Budget 2025: Canada’s $130 B Housing Push, explained
Canada finally put real money behind the housing crisis. Budget 2025 doesn’t pretend there’s a silver bullet; instead, it stacks financing tools, a new federal builder, cheaper mortgages for multi-unit projects, GST relief for first-time buyers, and infrastructure dollars that unblock sites. Together, Ottawa says this is how we double housing construction and bend affordability in the right direction. Here’s what actually changed, why it matters, and how it could shape buying and selling decisions across the GTA.
The big picture: where “$130 B” comes from
Housing is one of the budget’s four “generational” pillars. Analysts tally roughly $130 billion in federal housing commitments over five years, combining direct housing programs, the new Build Canada Homes agency, and housing-related financing and infrastructure envelopes.

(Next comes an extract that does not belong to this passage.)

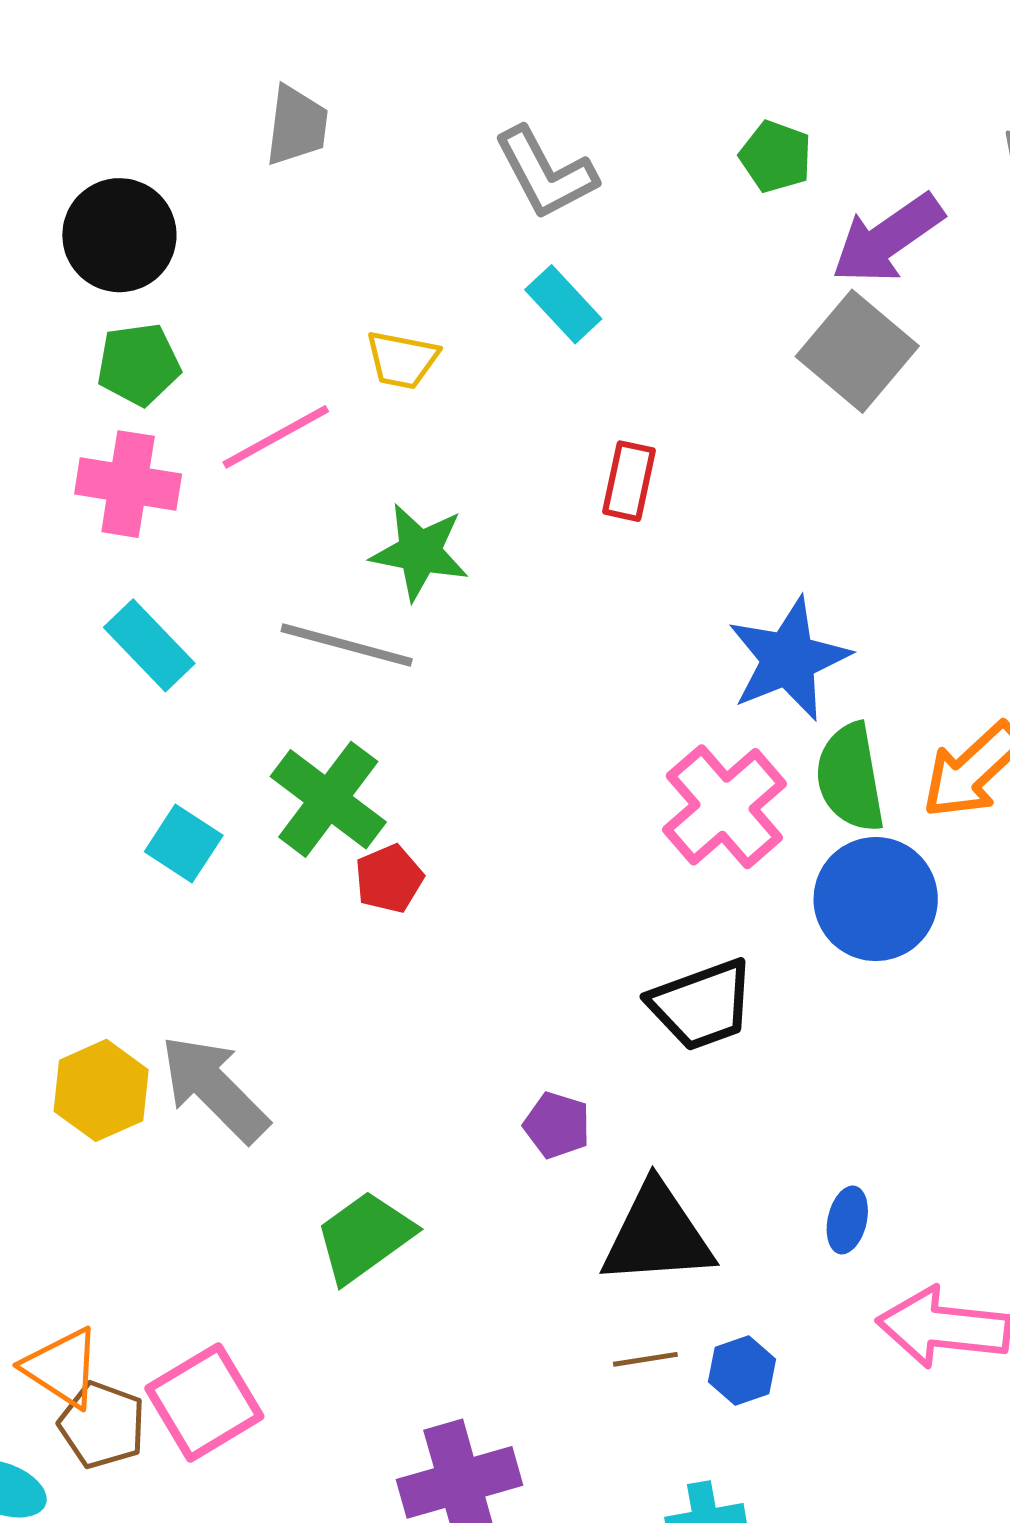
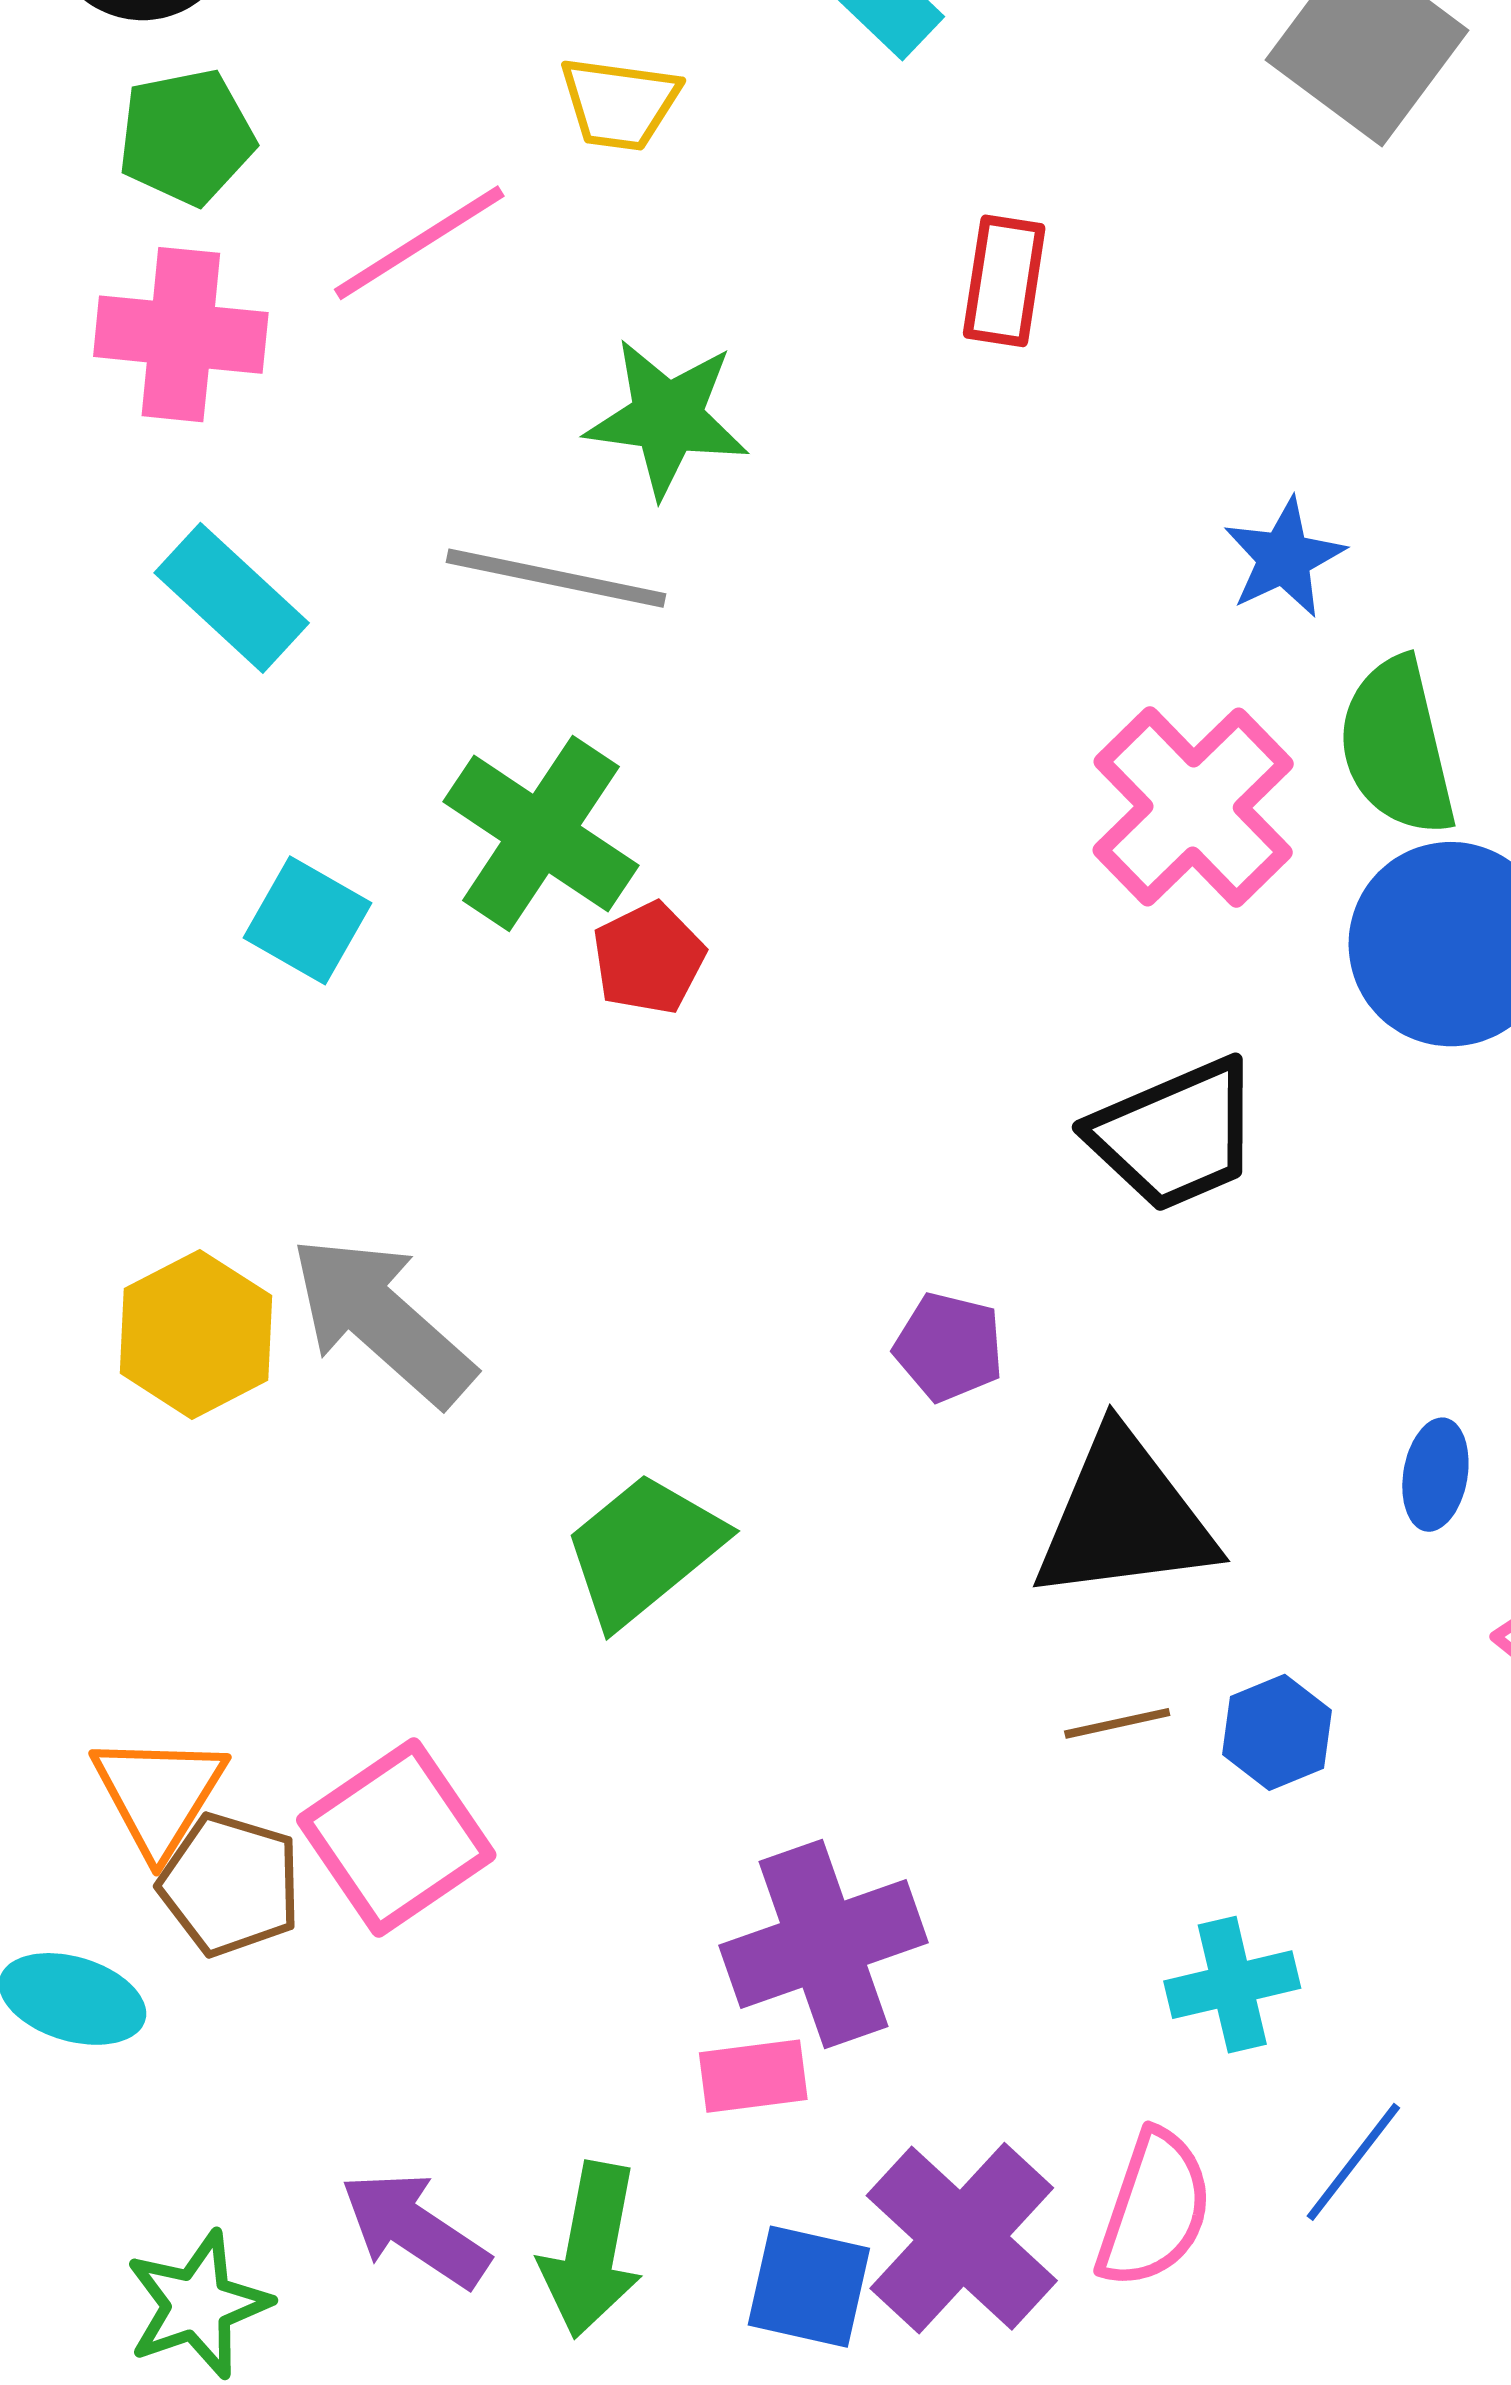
blue star: (789, 659) -> (1284, 558), size x0.6
orange triangle: (62, 1368) -> (159, 1794), turned 32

New measures alone are about $25 billion, with the rest reflecting scaled-up and sustained programs that Ottawa expects to crowd in private capital.
On the government’s own scorecard, Budget 2025 is a capital-investment budget—about $280 billion over five years across infrastructure, productivity, defence, and housing—with housing singled out to “double” construction pace.
The centrepiece: Build Canada Homes (BCH)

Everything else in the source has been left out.